Estudo da ong Ação Educativa diz que a proposta do governo tem potencial de diminuir os recursos da União e reduzir as transferências constitucionais para Estados e Municípios

A reforma tributária proposta pelo governo federal “traz graves riscos para o financiamento das políticas sociais em geral e, em especial, da educação”. A análise consta de um estudo da organização não-governamental Ação Educativa publicado nesta sexta-feira, dia 16 de maio.

Ao extinguir as contribuições sociais, entre elas o salário-educação, manter a Desvinculação das Receitas da União (DRU), e criar novas vinculações e deduções de impostos, a proposta de emenda constitucional da reforma tributária (PEC 233/2008), diz o estudo, tem potencial de diminuir os recursos da União para a educação e reduzir as transferências constitucionais para Estados e Municípios.

Segundo a Ação Educativa, as cinco contribuições sociais a serem extintas (Cofins, PIS, Cide, CSLL e salário-educação) têm receitas vinculadas a determinadas despesas obrigatórias. Com a proposta de reforma tributária, quatro novas vinculações são criadas, mas elas reduzem a base de cálculo sobre os recursos para programas sociais e educacionais.

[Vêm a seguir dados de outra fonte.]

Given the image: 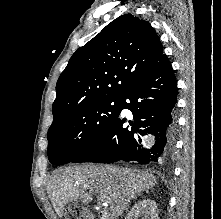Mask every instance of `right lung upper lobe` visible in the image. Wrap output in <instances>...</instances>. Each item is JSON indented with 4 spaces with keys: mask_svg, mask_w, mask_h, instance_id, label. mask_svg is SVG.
Returning <instances> with one entry per match:
<instances>
[{
    "mask_svg": "<svg viewBox=\"0 0 221 219\" xmlns=\"http://www.w3.org/2000/svg\"><path fill=\"white\" fill-rule=\"evenodd\" d=\"M164 56L149 22L124 14L70 58L56 84L53 122L98 100L120 99Z\"/></svg>",
    "mask_w": 221,
    "mask_h": 219,
    "instance_id": "1",
    "label": "right lung upper lobe"
}]
</instances>
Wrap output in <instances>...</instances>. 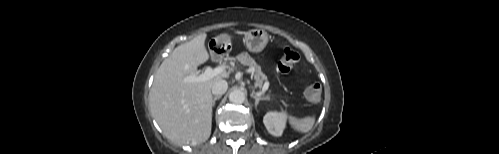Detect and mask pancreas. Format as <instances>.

O estudo alerta que as novas vinculações de impostos atingem 50,3% da receita e que somente depois de retirado este percentual é que será feito o cálculo do financiamento à educação tanto da União, como de Estados e Municípios.

A ong frisa ainda que a base de impostos da União que serve de cálculo para a vinculação do ensino ganha uma nova dedução que incide sobre os fundos de participação de Estados e Municípios. Como estes fundos são ligados à União, há risco de redução dos recursos obrigatórios para a educação em todos os entes federados.

Para a Ação Educativa, a justificativa do governo para acabar com o salário-educação como necessária para desonerar a folha de pagamento das empresas (a contribuição incide sobre 2,5% da folha), não procede. Como a alíquota de 2,5% não está na Constituição, bastaria mudar a base de incidência da contribuição, diz a ong.

O estudo destaca também que a nova vinculação à educação básica, de 2,3% sobre o novo imposto federal (IVA), IR e IPI, não garante os mesmos recursos do salário-educação. Isto porque, diz a ong, este percentual é provisório (necessita de lei complementar) e depende da arrecadação. “Não há garantia que a arrecadação de impostos vinculados evolua na mesma proporção do salário-educação, que, somente entre 2002 e 2007, teve um crescimento real de aproximadamente 30%”, diz o texto.

A Ação Educativa condena também a proposta de emenda constitucional da reforma tributária por não estabelecer um mecanismo de proteção legal que proíba o uso desta nova vinculação na composição do Fundeb (hoje é proibido o salário-educação ser usado no Fundeb).

A organização não-governamental critica “alguns setores sociais” por não debaterem o assunto. “Temos a impressão que alguns setores sociais se esquecem de uma questão central a ser considerada no debate: qual a função dos tributos em sua ordem econômica que objetiva assegurar a todos a existência digna, conforme os ditames da justiça social?